"The artists will perform with the band."
Translation:Артисты выступят с оркестром.
OK, I'm getting confused now, between: "актёр", "артист" and "художник" (hope I've spelt all of those OK).
"актёр" seems quite straightforward, and the same in English. That would be a TV, screen or stage actor?
But "артист" apparently might also be an actor? Or probably, in this case, a singer?
Is "художник" confined only to the traditional arts - things like painting, drawing, and sculpture? So not a performance artist? It may seem a bit lateral, but I answered "художников" here, because I thought of performance artists, and not, as now seems probable, singers. I'm studying Art History at the moment, and performance art is a huge modern phenomenon, so just because some "artists" were performing with a band, I didn't assume they were necessarily singers. I imagined some kind of visual display set to music.
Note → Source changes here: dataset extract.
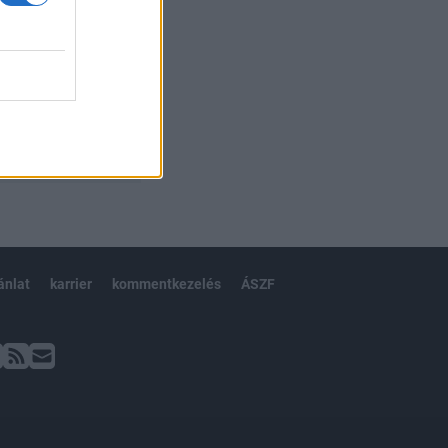
ánlat
karrier
kommentkezelés
ÁSZF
If it had been the latter, is it still not "художник", because that would mean something much more traditional?
Thank you, Sonia. I think I was mainly confused by an actor occasionally being referred to as "артист". We tend not to do that in English. It is possible, but much less likely. You'd never say: "I really like this artist", when what you really mean is an actor. Acting is, of course, recognised as one of the performing arts, so you could say an actor is a great artist - meaning he's very good at what he does - without technically being wrong. It's just not a very common way of putting it. You'd usually call an actor an actor! I'm still not sure where that leaves performance artists. I.e. performers who are not actors, singers, or even dancers, necessarily, but make an artistic statement through performance. Is there a Russian term for that? I'm trying to think of a really good example, that most people would have heard of. I think Gilbert and George were some of the earliest, and still the most famous, but I don't know how widely known they are outside the UK (even though Gilbert is Italian).
It's just idle curiosity, really, because if I ever reach a point I am even trying to discuss this in Russian, I shall be very, very pleased!